Lemon Rosemary Paprika Chicken

lemon rosemary chicken

Lemon Rosemary Chicken is typically not a Portuguese dish, but I add paprika to give it a smoky flavor and a beautiful golden crust!

I like my chicken very well done with a crispy skin so I let the chicken cook for about 2 hours. I cooked sweet potatoes along with the chicken but you don’t need to use any oil or butter.
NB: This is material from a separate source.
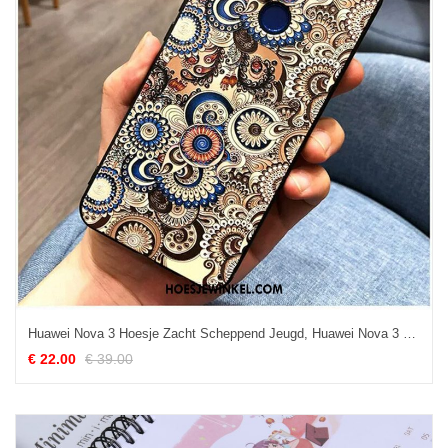
Huawei Nova 3 Hoesje Zacht Scheppend Jeugd, Huawei Nova 3 Hoesje Chinese Stijl Mobiele Telefoon
€ 22.00
€ 39.00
Simply leave the potatoes whole or slice them in half and add them to the roasting pan.

Roast Potatoes recipe

Portuguese roast potatoes

I recommend you cook 2 chickens so you can have the leftovers all week, or make my easy Chicken Pot Pie Recipe!


1 Roaster Chicken

1 Lemon

1 small onion (chopped)

2 tbsp of margarine

2 tbsp of Olive oil

1 tsp of salt

1 tsp of garlic powder

1 tsp of paprika

1 tsp of dried rosemary

lemon rosemary chicken prep


Wash the chicken and remove the bag with the gizzards. Remove excess fat from the cavity and pat dry with paper towels.

Slice the lemon in half and squeeze the juice over the chicken. Place the lemon and /2 of the onion into the cavity.
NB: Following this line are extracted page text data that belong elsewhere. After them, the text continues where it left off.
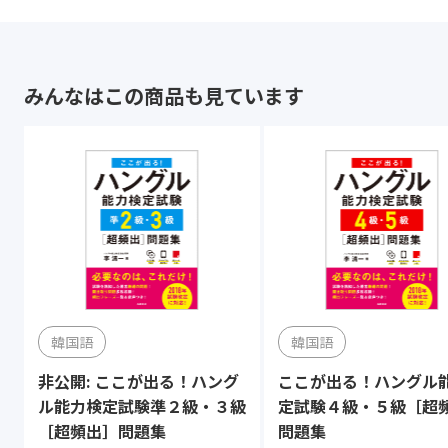
みんなはこの商品も見ています
韓国語
韓国語
非公開: ここが出る！ハング
ここが出る！ハングル
ル能力検定試験準２級・３級
定試験４級・５級［超
［超頻出］問題集
問題集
In a small bowl mix the salt, garlic powder, paprika and rosemary and mix well. Rub the seasoning mix over the chicken.

Place the margarine under the skin covering the breast and over the top of the chicken.

Top with the remaining onion and drizzle the olive oil over the chicken.
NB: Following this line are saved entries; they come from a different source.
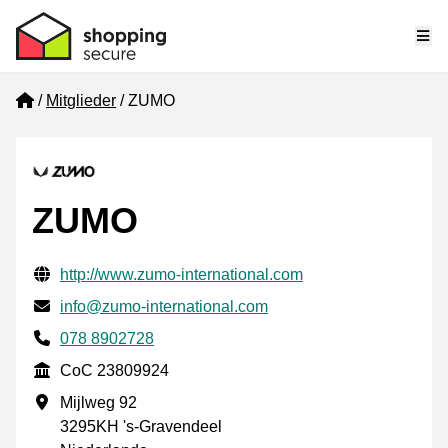
Me
Home
Mitglieder
ZUMO
ZUMO
Geprüfte Kontaktinformationen
Website URL
http://www.zumo-international.com
E-mail
info@zumo-international.com
Phone number
078 8902728
CoC
CoC 23809924
Geschäftsadresse
Mijlweg 92
3295KH 's-Gravendeel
Bake at 400 degrees for 1 + 1/2 – 2 hours until the chicken skin has become golden and crispy.

Note: You may notice your timer has popped up, but let the chicken continue to to cook longer to obtain a crispy golden color.

Remove the chicken from oven and cut into the thigh joint. If you find the juices clear, the chicken is cooked. If you have a meat thermometer, the temperature should read 180 – 190 degrees.

Let it rest for about 8  minutes before carving! Enjoy!